Yandros tomó la mano de Cyllan y la hizo ponerse en pie, aunque ella sólo podía mirarle en hipnótica confusión. Él sonrió y llevó una mano a la cara manchada de sangre y, después, a la fea herida entre sus senos. A su contacto, la sangre y la herida abierta desaparecieron.
—Tengo una deuda personal con Cyllan —dijo Yandros, amablemente regocijado—. Si pagándola puedo también aliviar la aflicción de mi hermano, tanto mejor.
Cyllan empezaba a recobrarse de la inercia de la inconsciencia; se llevó una mano a la cara, trató de hablar, pero no encontró palabras para expresar lo que sentía. Sus ojos súbitamente enloquecieron, se fijaron en Tarod, e hizo un violento movimiento para librarse de las manos de Yandros. Este las soltó y ella corrió hacia el señor de negros cabellos, deteniéndose solamente cuando estuvieron cara a cara, como si al fin careciese de valor para tocarle. El no dijo nada, pero le tendió las manos; Cyllan avanzó con paso vacilante y sus hombros empezaron a temblar mientras las lágrimas surcaban sus mejillas.
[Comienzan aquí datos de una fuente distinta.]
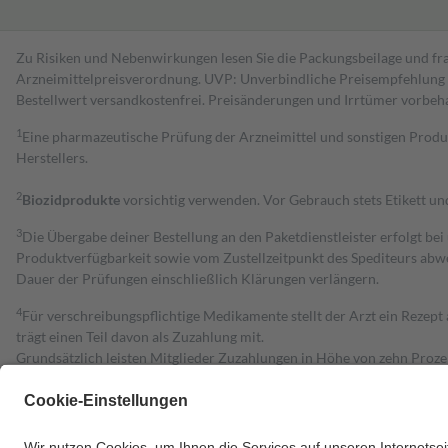
Zu Risiken und Nebenwirkungen lesen Sie die Packungsbeilage und fra
Arzneimittelpreisverordnung. UVP: Unverbindliche Preisempfehlung de
Bestell­wert versand­kosten­frei. Preisänderungen und Irrtümer vorbeh
1
Eine pharmazeutische Prüfung der Arzneimittel und sonstigen Pro
Herstellers.
2
Biozidprodukte
vorsichtig verwenden. Vor Gebrauch stets Etikett u
3
Die Übergabe deiner Bestellung an den Paketdienstleister erfolgt bei
Produktverfügbarkeit sowie vom Zustellzeitpunkt des Spediteurs abwe
Dauer der Prüfungen einschließlich Klärungen verlängern.
4
Für verschreibungspflichtige Medikamente stellt der Arzt ein Rezept 
trägt einen Teil davon als Zuzahlung mit.
Grundsätzlich leisten Mitglieder Zuzahlungen in Höhe von zehn Proz
zu entrichten.
Diese Regeln gelten grundsätzlich auch für Online-Apotheken.
Bei Heilmitteln und häuslicher Krankenpflege beträgt die Zuzahlung 
Um das Engagement der Versicherten für ihre eigene Gesundheit zu stä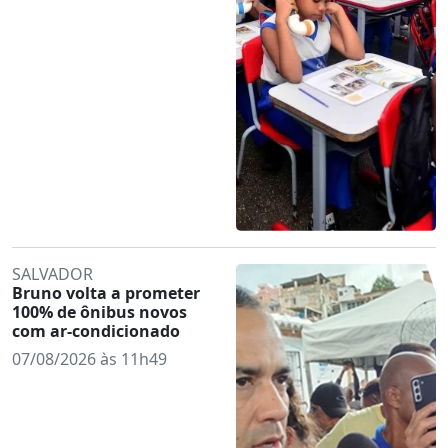
SALVADOR
Bruno volta a prometer
100% de ônibus novos
com ar-condicionado
07/08/2026 às 11h49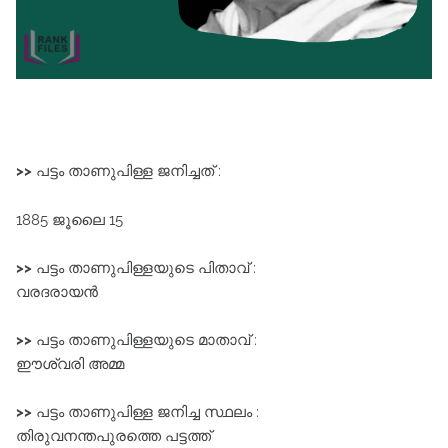
>>
പട്ടം താണുപിള്ള ജനിച്ചത് :
1885 ജൂലൈ 15
>>
പട്ടം താണുപിള്ളയുടെ പിതാവ് :
വരദരായൻ
>>
പട്ടം താണുപിള്ളയുടെ മാതാവ് :
ഈശ്വരി അമ്മ
>>
പട്ടം താണുപിള്ള ജനിച്ച സ്ഥലം :
തിരുവനന്തപുരത്തെ പട്ടത്ത്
Yandros se acercó a ellos.
—Despídete, Cyllan —dijo—. Tarod y yo debemos marcharnos de este mundo, y tú tienes que quedarte. —Hizo una pausa, sonrió—. Es decir, a menos que estés dispuesta a hacer el sacrificio que te permita venir con nosotros.
Ella se volvió lentamente a mirarle, sin comprender. En cambio, Tarod se dio cuenta de lo que quería decir Yandros, pero el Señor del Caos se le adelantó cuando se disponía a hablar.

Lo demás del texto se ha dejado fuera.